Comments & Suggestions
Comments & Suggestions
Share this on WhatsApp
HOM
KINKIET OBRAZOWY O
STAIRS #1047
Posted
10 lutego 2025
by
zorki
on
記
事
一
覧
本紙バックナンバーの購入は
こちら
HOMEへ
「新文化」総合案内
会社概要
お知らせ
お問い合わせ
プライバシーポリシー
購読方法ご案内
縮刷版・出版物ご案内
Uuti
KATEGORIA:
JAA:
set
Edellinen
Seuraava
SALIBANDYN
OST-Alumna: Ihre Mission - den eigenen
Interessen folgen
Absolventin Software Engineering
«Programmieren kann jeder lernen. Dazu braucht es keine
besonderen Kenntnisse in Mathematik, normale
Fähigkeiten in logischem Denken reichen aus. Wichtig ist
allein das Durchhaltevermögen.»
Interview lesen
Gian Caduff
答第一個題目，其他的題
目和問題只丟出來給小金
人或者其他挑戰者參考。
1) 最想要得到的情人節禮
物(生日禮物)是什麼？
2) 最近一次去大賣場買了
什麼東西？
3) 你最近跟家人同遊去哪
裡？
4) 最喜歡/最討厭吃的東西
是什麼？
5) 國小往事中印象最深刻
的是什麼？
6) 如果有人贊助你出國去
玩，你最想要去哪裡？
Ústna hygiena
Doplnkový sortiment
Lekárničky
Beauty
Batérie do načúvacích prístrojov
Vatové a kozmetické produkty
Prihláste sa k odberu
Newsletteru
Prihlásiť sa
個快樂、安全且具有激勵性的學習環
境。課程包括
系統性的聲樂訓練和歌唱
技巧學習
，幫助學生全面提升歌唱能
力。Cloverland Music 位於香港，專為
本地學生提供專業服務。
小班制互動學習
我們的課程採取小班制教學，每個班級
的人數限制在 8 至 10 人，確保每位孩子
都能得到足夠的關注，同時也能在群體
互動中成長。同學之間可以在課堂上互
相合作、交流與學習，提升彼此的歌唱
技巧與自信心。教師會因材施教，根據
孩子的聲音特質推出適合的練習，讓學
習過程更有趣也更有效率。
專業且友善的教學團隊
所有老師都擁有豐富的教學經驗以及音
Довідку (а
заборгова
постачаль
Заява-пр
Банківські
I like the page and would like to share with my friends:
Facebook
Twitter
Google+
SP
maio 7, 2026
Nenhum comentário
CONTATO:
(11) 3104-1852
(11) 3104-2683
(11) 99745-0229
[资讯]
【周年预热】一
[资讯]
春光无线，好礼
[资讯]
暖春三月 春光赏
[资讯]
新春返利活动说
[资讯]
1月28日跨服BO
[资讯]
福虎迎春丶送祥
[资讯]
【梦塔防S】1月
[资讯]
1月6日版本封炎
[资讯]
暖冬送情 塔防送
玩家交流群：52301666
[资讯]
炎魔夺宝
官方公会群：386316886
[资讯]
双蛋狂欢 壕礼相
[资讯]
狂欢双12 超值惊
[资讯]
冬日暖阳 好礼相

DESCRIPTION OF THE TASK —
Would you please reproduce the entries above word for word?

ANSWER SPACE —
Comments & Suggestions
Comments & Suggestions
Share this on WhatsApp
HOM
KINKIET OBRAZOWY O
STAIRS #1047
Posted
10 lutego 2025
by
zorki
on
記
事
一
覧
本紙バックナンバーの購入は
こちら
HOMEへ
「新文化」総合案内
会社概要
お知らせ
お問い合わせ
プライバシーポリシー
購読方法ご案内
縮刷版・出版物ご案内
Uuti
KATEGORIA:
JAA:
set
Edellinen
Seuraava
SALIBANDYN
OST-Alumna: Ihre Mission - den eigenen
Interessen folgen
Absolventin Software Engineering
«Programmieren kann jeder lernen. Dazu braucht es keine
besonderen Kenntnisse in Mathematik, normale
Fähigkeiten in logischem Denken reichen aus. Wichtig ist
allein das Durchhaltevermögen.»
Interview lesen
Gian Caduff
答第一個題目，其他的題
目和問題只丟出來給小金
人或者其他挑戰者參考。
1) 最想要得到的情人節禮
物(生日禮物)是什麼？
2) 最近一次去大賣場買了
什麼東西？
3) 你最近跟家人同遊去哪
裡？
4) 最喜歡/最討厭吃的東西
是什麼？
5) 國小往事中印象最深刻
的是什麼？
6) 如果有人贊助你出國去
玩，你最想要去哪裡？
Ústna hygiena
Doplnkový sortiment
Lekárničky
Beauty
Batérie do načúvacích prístrojov
Vatové a kozmetické produkty
Prihláste sa k odberu
Newsletteru
Prihlásiť sa
個快樂、安全且具有激勵性的學習環
境。課程包括
系統性的聲樂訓練和歌唱
技巧學習
，幫助學生全面提升歌唱能
力。Cloverland Music 位於香港，專為
本地學生提供專業服務。
小班制互動學習
我們的課程採取小班制教學，每個班級
的人數限制在 8 至 10 人，確保每位孩子
都能得到足夠的關注，同時也能在群體
互動中成長。同學之間可以在課堂上互
相合作、交流與學習，提升彼此的歌唱
技巧與自信心。教師會因材施教，根據
孩子的聲音特質推出適合的練習，讓學
習過程更有趣也更有效率。
專業且友善的教學團隊
所有老師都擁有豐富的教學經驗以及音
Довідку (а
заборгова
постачаль
Заява-пр
Банківські
I like the page and would like to share with my friends:
Facebook
Twitter
Google+
SP
maio 7, 2026
Nenhum comentário
CONTATO:
(11) 3104-1852
(11) 3104-2683
(11) 99745-0229
[资讯]
【周年预热】一
[资讯]
春光无线，好礼
[资讯]
暖春三月 春光赏
[资讯]
新春返利活动说
[资讯]
1月28日跨服BO
[资讯]
福虎迎春丶送祥
[资讯]
【梦塔防S】1月
[资讯]
1月6日版本封炎
[资讯]
暖冬送情 塔防送
玩家交流群：52301666
[资讯]
炎魔夺宝
官方公会群：386316886
[资讯]
双蛋狂欢 壕礼相
[资讯]
狂欢双12 超值惊
[资讯]
冬日暖阳 好礼相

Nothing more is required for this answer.